Those who are walled, Cypel argues, are first and foremost the Israelis themselves, who have chosen to ignore rather than acknowledge the existence and rights of their neighbors. Through the study of political discourse, intellectual controversy, and national institutions such as the army and the educational system, Cypel illuminates the mechanics of the culture of force that has led Israeli society into its current impasse. Walled combines historical, cultural, and sociological analysis with personal testimonies and a delightful Jewish wit, offering a cogent and gripping portrait of two peoples walled by Israeli society and its "other," the Palestinians.
Israel is imperiled. So argues the French Jewish writer of this heavily researched analysis of Israel's current social and political status. The peril he identifies is within, based on a denial of its responsibility for displacement of Palestinian populations in 1948 and 1967 and the evidence that exists of systematic ethnic cleansing. Not all blame is laid at the feet of Israel; the author points to failures of political leadership, especially in the case of Arafat, that have subverted nearly every effort of the Palestinians to deal effectively with Israel.
Much of the author's argument is devoted to analysis of myths and realties on both sides of the conflict, which have led to continued failures to reach accommodation and to undermine every "peace effort." Though a substantial military power, with the backing of the US, the author argues, Israel continues to embrace a myth of itself as innocent victim, thus perpetuating its attempts to demonize the Palestinians and dominate them by force. More problematic has been the colonization of the West Bank with Jewish settlers, themselves supported by an ultranationalist myth - a kind of Manifest Destiny - a belief in the God-given right to reclaim and inhabit the entire land of biblical Israel. Meanwhile, true democracy within Israel has been compromised by the ultrareligious and the military, weakening the strength of a secular government that grants equal rights to all, including the country's minority of Palestinian citizens.
Finally, the author argues, Israel is nearing a point of moral bankruptcy, its occupation of the West Bank and its attempts to crush Palestinian resistance seen as ethically unjustifiable. With the building of the Wall and the fragmentation of the Palestinian populations into enclaves, the comparison to apartheid-era South Africa become more pronounced. Continuing on its present course can only lead to defeat, as the resistance of the Palestinians has shown that a final victory is not possible.

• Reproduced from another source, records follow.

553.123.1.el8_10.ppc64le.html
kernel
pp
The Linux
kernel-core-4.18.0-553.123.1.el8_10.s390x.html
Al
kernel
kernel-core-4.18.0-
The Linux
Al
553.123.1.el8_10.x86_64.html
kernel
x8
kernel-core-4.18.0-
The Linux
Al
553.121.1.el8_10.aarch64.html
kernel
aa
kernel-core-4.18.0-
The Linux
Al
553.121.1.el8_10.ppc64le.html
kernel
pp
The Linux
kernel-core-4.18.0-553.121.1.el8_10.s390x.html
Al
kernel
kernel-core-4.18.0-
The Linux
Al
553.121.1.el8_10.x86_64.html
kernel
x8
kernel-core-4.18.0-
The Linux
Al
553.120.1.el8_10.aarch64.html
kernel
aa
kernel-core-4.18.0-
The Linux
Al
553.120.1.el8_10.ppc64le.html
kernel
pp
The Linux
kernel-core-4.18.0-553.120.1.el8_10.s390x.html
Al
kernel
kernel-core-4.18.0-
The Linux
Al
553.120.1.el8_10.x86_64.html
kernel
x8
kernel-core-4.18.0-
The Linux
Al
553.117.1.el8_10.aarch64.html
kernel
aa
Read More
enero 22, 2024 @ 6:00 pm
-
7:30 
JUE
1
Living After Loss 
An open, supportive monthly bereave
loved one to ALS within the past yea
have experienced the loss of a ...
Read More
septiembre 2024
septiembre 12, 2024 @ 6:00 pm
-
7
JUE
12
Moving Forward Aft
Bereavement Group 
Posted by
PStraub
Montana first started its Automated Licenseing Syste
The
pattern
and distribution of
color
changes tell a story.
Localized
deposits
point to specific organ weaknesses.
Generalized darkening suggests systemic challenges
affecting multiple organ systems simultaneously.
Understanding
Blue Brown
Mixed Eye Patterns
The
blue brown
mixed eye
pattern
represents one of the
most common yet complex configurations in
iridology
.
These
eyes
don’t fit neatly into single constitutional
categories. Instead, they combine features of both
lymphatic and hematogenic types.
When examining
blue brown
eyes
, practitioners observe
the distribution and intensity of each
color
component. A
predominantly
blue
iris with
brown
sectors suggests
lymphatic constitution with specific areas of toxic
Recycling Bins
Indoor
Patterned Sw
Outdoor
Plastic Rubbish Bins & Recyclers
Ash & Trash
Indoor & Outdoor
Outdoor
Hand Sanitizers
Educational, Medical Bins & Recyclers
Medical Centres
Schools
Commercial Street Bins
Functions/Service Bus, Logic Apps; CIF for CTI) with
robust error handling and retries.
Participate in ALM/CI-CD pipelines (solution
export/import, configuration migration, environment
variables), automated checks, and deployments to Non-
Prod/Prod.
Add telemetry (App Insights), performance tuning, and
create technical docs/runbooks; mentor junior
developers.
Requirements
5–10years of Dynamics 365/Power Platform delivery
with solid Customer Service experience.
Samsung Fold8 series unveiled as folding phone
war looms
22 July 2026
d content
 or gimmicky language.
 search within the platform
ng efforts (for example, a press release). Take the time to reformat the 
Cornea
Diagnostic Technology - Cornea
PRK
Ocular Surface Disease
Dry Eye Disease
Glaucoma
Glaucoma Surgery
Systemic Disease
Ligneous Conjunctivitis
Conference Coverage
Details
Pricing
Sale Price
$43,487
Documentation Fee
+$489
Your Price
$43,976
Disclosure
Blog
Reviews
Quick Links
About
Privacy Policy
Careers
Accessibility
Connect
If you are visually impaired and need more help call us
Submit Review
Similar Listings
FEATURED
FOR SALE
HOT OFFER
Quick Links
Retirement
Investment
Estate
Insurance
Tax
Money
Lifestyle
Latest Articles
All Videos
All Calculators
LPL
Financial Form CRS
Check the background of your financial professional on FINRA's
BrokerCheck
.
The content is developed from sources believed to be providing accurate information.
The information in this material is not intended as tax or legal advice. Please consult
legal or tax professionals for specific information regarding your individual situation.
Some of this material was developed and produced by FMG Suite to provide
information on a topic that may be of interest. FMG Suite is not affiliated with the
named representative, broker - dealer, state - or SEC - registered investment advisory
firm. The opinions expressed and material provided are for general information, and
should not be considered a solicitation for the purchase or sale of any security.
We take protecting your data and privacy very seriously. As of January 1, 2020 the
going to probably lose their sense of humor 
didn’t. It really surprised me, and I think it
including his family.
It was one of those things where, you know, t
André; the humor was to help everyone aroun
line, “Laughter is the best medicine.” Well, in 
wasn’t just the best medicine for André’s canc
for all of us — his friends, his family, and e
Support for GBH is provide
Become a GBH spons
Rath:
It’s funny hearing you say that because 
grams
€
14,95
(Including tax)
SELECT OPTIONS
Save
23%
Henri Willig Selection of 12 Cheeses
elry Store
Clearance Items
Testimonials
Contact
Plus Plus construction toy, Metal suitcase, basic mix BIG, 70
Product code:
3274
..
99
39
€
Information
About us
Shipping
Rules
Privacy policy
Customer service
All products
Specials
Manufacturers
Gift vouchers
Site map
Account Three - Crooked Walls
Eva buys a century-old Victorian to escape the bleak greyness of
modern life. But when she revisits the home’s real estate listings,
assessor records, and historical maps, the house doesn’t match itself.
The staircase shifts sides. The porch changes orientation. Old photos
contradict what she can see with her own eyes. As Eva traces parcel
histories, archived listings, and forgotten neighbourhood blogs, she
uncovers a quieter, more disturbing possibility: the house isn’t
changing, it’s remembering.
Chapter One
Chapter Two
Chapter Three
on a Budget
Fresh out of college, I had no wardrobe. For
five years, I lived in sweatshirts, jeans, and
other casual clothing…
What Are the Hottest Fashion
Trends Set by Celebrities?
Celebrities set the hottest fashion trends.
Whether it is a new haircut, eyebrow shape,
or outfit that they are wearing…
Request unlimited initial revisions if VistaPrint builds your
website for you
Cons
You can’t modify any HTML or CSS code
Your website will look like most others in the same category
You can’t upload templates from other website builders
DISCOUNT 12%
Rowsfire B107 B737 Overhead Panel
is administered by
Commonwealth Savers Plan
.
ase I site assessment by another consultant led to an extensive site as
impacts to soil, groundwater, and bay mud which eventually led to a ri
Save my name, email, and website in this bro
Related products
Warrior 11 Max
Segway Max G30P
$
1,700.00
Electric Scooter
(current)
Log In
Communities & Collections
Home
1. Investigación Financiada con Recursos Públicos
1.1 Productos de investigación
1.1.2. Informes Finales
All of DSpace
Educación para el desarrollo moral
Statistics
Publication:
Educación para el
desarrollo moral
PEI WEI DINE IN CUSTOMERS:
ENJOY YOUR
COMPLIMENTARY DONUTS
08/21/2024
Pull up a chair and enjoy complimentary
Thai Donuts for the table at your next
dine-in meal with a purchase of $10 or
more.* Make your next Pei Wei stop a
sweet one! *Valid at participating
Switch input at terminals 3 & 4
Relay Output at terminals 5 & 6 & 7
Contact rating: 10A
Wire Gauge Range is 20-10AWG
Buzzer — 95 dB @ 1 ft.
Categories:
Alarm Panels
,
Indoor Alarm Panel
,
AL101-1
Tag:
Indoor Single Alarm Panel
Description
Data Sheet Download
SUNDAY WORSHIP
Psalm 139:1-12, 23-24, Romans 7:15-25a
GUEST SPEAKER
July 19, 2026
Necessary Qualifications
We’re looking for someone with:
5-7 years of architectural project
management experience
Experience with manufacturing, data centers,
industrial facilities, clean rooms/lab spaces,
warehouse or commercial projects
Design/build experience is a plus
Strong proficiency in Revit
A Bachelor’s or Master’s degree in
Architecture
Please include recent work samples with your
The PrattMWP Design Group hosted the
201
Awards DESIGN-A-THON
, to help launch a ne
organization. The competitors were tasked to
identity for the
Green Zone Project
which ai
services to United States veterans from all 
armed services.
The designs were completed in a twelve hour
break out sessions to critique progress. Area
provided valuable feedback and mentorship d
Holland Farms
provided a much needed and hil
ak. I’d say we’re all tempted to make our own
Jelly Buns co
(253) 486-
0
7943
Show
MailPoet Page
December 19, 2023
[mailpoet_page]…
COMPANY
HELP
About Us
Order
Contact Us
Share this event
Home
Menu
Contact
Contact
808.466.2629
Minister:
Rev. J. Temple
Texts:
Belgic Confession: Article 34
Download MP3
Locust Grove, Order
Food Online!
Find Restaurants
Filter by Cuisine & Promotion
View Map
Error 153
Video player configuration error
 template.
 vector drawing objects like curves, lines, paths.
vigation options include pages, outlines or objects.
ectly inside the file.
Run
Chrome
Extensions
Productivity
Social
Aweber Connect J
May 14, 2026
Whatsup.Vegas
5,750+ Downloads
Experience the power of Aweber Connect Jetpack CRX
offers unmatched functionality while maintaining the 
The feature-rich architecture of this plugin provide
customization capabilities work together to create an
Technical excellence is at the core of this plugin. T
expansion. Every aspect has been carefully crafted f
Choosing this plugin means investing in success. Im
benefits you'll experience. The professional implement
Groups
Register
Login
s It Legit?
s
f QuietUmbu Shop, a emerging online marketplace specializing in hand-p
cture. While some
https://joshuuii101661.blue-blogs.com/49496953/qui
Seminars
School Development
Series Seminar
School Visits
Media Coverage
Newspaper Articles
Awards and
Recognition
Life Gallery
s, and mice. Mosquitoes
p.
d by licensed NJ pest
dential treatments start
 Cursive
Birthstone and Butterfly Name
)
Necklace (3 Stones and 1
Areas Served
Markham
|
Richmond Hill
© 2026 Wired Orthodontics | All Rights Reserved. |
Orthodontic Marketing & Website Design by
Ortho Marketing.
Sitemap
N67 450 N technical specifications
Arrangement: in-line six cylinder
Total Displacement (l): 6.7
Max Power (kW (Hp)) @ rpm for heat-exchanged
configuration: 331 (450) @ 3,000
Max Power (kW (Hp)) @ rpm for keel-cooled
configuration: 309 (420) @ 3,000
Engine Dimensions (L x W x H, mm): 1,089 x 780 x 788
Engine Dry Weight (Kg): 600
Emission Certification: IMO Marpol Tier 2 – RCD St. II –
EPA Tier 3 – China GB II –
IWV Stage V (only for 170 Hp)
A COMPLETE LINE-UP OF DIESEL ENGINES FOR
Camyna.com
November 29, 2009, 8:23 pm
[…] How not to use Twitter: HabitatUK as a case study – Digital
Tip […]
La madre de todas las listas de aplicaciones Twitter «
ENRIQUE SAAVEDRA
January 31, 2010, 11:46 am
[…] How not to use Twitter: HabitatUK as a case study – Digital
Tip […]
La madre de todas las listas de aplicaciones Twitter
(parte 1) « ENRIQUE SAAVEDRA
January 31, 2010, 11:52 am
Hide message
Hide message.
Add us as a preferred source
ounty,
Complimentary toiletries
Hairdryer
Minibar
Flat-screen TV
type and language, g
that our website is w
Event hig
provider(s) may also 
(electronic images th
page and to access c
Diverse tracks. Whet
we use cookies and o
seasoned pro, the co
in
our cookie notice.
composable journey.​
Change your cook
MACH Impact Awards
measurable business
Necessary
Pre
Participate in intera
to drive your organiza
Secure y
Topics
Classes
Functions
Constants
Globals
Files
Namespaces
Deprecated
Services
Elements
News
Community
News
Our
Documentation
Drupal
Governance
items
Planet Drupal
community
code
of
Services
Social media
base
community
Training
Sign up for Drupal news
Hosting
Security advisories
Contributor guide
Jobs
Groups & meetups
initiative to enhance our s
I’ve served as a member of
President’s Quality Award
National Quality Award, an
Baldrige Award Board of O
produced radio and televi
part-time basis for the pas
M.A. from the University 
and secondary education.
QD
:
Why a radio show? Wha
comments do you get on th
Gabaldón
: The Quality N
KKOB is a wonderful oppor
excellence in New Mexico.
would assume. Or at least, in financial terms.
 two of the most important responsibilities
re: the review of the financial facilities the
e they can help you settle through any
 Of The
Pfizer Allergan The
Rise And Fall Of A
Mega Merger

Pro-Israeli readers may well object to the viewpoint of this book. However, it is an argument that, regardless of one's sympathies, needs a hearing.
". . . In 1968, in the kibbutz where I lived, my friend Michael, who was also French and had recently arrived, came back one evening in a state of shock. For some time he had been wondering what a fragment of tower was doing in the middle of the field where he worked. He had thought it might be a dried-up well, but the ruin seemed to be too high to have been the rim of a well. That day he had asked a kibbutznik who was working alongside him. 'That's not a tower, it's a minaret,' the latter replied abruptly. What was this minaret doing in a field? 'It's all that's left of the mosque.' But why the hell a mosque in the middle of a field? 'You dumb or something? There wasn't just a mosque here, there was a whole village.' All Michael could see in front of him were long furrows and irrigation hoses. What happened to the village? 'It was razed, like all the other Arab villages around here. Boy, you sure are clueless!' Yes, Michael was clueless."
So author Sylvain Cypel, veteran French journalist and former editor of "Le Monde," recounts his personal confrontation on page 161 with the physical erasure and willful amnesia of Israel's past. That this knowing ignorance laid the groundwork for the present debacle in Gaza should thus come as no surprise.
Though available in English for 18 years, Cypel's study of Israel's legacy and present consciousness is more relevant than when written and worthy of reissue. What was begun in 1947 seems on the verge of final resolution, per the words of one IDFer to a Palestinian on page 129: "You know, I know how this will all end. We Israelis are a crazy, suicidal people. We're going to squash you, annihilate you. And then the Arab world will annihilate us. And nothing will be left either of you or us."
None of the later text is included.